Home to Thomas and his merry band of locomotive friends, the sleepy island of Tolkien-sounding Sodor suddenly becomes alive at the prospect of the Great Race, an annual global event for the world’s pre-eminent trains; a loco-Olympics if you will. Thomas is naturally desperate for a chance to participate but all of his ideas get picked up by the Fat Controller (now politically corrected as Sir Topham Hat) and applied to other engines. Thomas meets attractive Indian shunter (three words rarely concatenated) Ashima as she tries to find her way back to the mainland for the event and the two gradually get acquainted as Thomas’s plans become increasingly bizarre and desperate. Diesel adds some pantomime villainy to proceedings with his hackneyed plan to win the strength trophy which quickly unravels.

Anyone expecting any character or plot revelations is going to be in for a disappointing ride. At the risk of a spoiler-alert, apart from the shocking disclosure that Gordon’s brother is actually the Flying Scotsman (gad-zooks!), the chances of an illicit affair between Percy and Emily or the Fat Controller having a suspicious fall from a water tower are unlikely.
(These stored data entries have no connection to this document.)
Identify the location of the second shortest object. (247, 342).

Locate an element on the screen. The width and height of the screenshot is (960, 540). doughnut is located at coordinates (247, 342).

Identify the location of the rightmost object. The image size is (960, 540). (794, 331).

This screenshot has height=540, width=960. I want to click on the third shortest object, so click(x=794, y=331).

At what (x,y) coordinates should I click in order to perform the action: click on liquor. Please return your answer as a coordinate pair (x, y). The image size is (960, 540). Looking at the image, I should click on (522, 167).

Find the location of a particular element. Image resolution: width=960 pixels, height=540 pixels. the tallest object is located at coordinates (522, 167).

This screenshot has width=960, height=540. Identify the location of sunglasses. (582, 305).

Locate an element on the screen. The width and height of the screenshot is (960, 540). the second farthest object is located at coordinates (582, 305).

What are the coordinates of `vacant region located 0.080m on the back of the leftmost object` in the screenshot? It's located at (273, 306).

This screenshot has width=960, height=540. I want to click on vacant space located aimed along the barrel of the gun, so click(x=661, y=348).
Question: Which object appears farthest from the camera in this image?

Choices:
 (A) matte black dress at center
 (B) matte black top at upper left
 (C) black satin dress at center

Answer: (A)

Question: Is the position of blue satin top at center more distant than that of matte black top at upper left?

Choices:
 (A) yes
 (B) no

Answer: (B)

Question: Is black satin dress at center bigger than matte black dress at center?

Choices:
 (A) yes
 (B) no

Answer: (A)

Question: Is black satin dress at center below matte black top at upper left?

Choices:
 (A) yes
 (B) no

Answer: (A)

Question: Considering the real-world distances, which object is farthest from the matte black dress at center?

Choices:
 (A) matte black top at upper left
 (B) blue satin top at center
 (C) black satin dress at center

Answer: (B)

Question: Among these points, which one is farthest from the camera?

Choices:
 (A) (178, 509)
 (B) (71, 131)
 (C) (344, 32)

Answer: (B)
The underlying message here is one of global cohesion, a stereotype defying fist-pumping love for one another (apart from the grumpy, aloof French one and the big bullying American one).

Thomas and Friends

John Hasler’s Thomas (UK only, the US bafflingly get Joseph May instead) is slightly annoying, but then he always was a little snooty and self-important. Gordon’s self-righteousness eventually gets him into a pickle, and insecure Percy does his best to keep out of the limelight (a throwback to his picket-line jumping scab leanings during the big engine’s strike of the late 1920s – seriously, look it up). Mark Moraghan takes the Ringo baton and the scouse-fest continues with the somewhat peculiar wrapper of a jangly brit-pop mop-heads Cast soundtrack.
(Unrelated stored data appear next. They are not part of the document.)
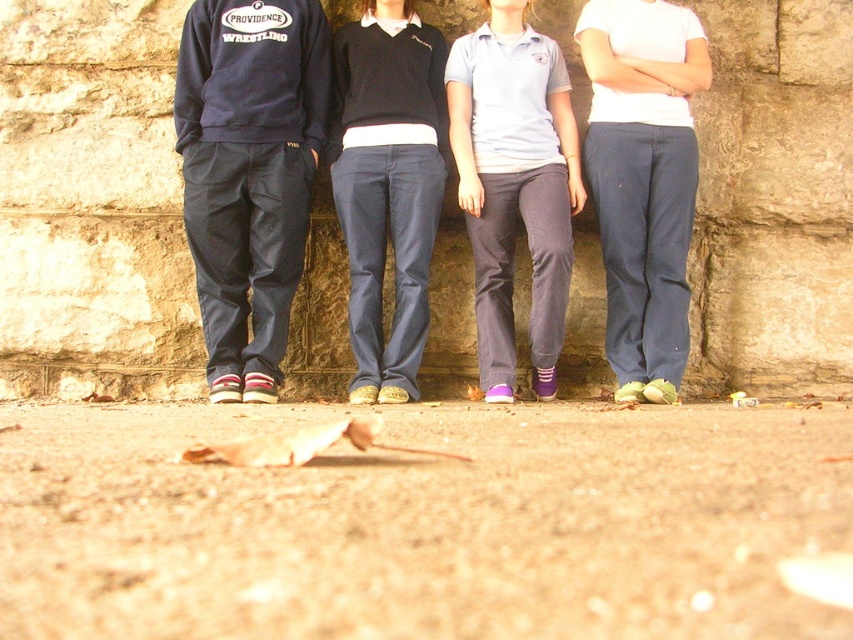 Is stone at center positioned behind dark blue cotton pants at left?

Yes, it is behind dark blue cotton pants at left.

Is point (741, 182) farther from camera compared to point (273, 8)?

That is True.

Identify the location of stone at center. (91, 202).

Can you confirm if stone at center is bigger than dark blue denim pants at center?

No.

Is stone at center taller than dark blue denim pants at center?

Yes, stone at center is taller than dark blue denim pants at center.

Describe the element at coordinates (91, 202) in the screenshot. Image resolution: width=853 pixels, height=640 pixels. I see `stone at center` at that location.

You are a GUI agent. You are given a task and a screenshot of the screen. Output one action in this format:
    pyautogui.click(x=<x>, y=<y>)
    Task: Click on the stone at center
    This screenshot has width=853, height=640.
    Given the screenshot: What is the action you would take?
    tap(91, 202)

Between point (289, 284) and point (540, 257), which one is positioned in front?

Point (540, 257) is in front.

Is dark blue cotton pants at left positioned in front of gray cotton pants at center?

That is True.

I want to click on dark blue cotton pants at left, so pos(248,173). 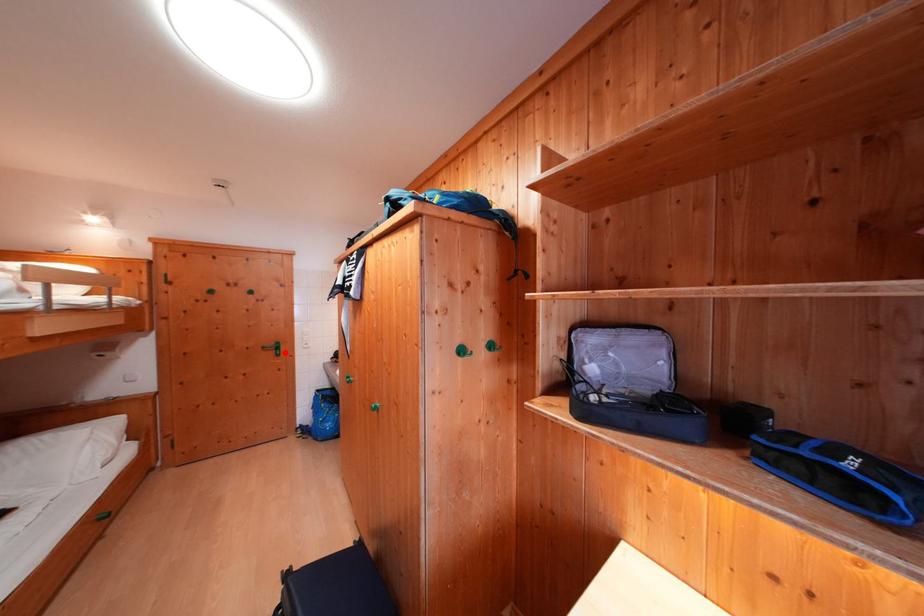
The animation is nicely restrained and keeps the sleepy mood of the original model based series. The fully animated faces of some of the engines are now a little nightmarish in places, but possibly only to the grown-up’s with memories of Total Recall’s Kuato’s under-developed conjoined twin.

Thomas and Friends

At just over an hour, The Great Race feels more like an elongated episode rather than a feature film with the screen time mysteriously padded out with completely unrelated Fireman Sam safety videos at the outset. Given that the movie is aimed squarely at pre-schoolers, it’s running time feels about right, and in an era of children’s films being stretched to Harry Potter and the Chamber of Secrets levels of dead horse-flogging, it’s good to experience some common sense in duration.
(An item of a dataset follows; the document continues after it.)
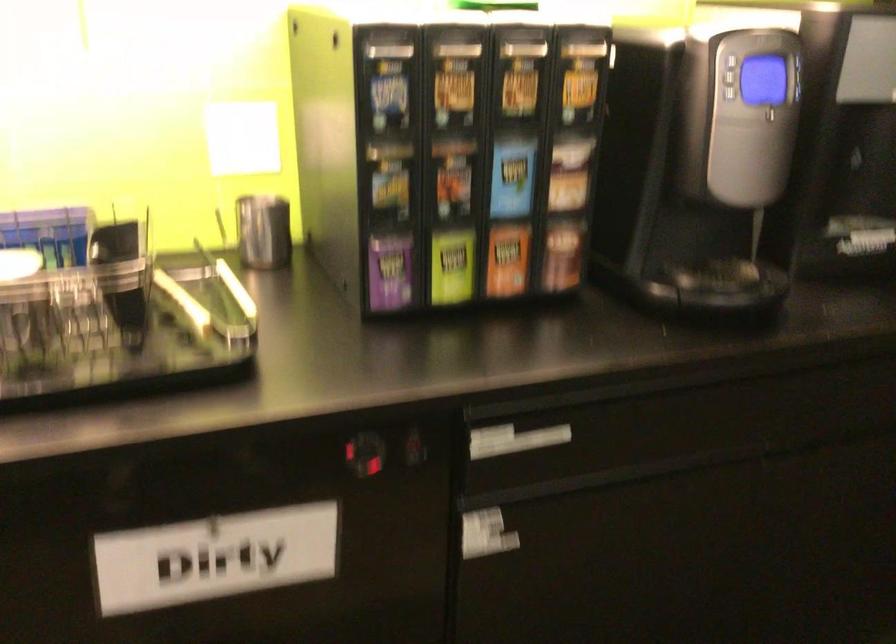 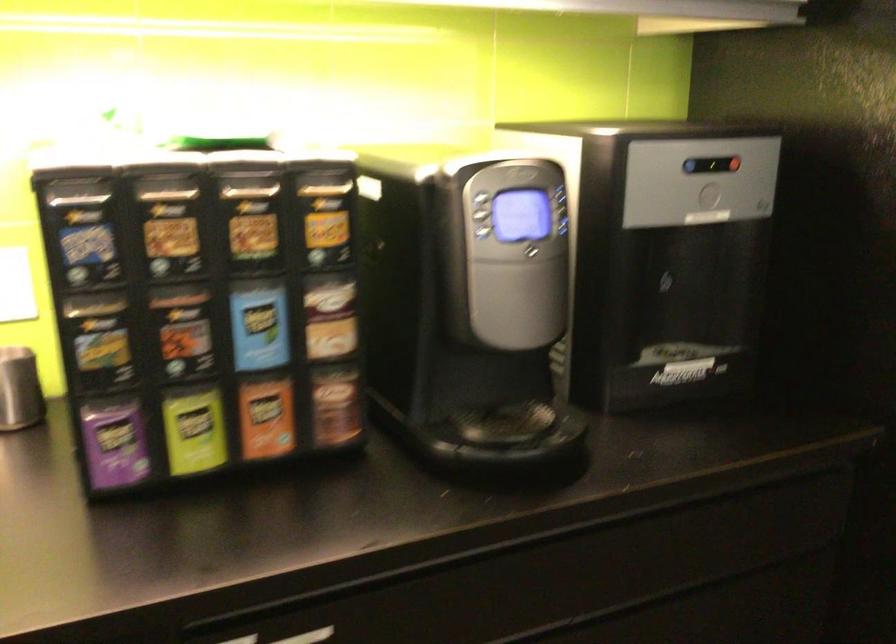 Find the pixel in the second image that matches [512,174] in the first image.

(259, 327)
The Great Race is what it is; an easy going, safe, uncontroversial extension of the Thomas cartoons which will keep the sugar craving terrors cheerfully engrossed while mum and dad grab some shut eye.

3 / 5


Dir: David Stoten

Scr: Andrew Brenner, Britt Allcroft, Rev. W. Awdry

Cast: Mark Moraghan, John Hasler, Tina Desal

Prd: Ian McCue

Music: Cast

Country: UK

Year: 2016

Run Time: 64 minutes


By Colin Lomas

I first watched The Company of Wolves at the age of 8. It gave me a lifelong love of the cinema and an utter terror of everything else.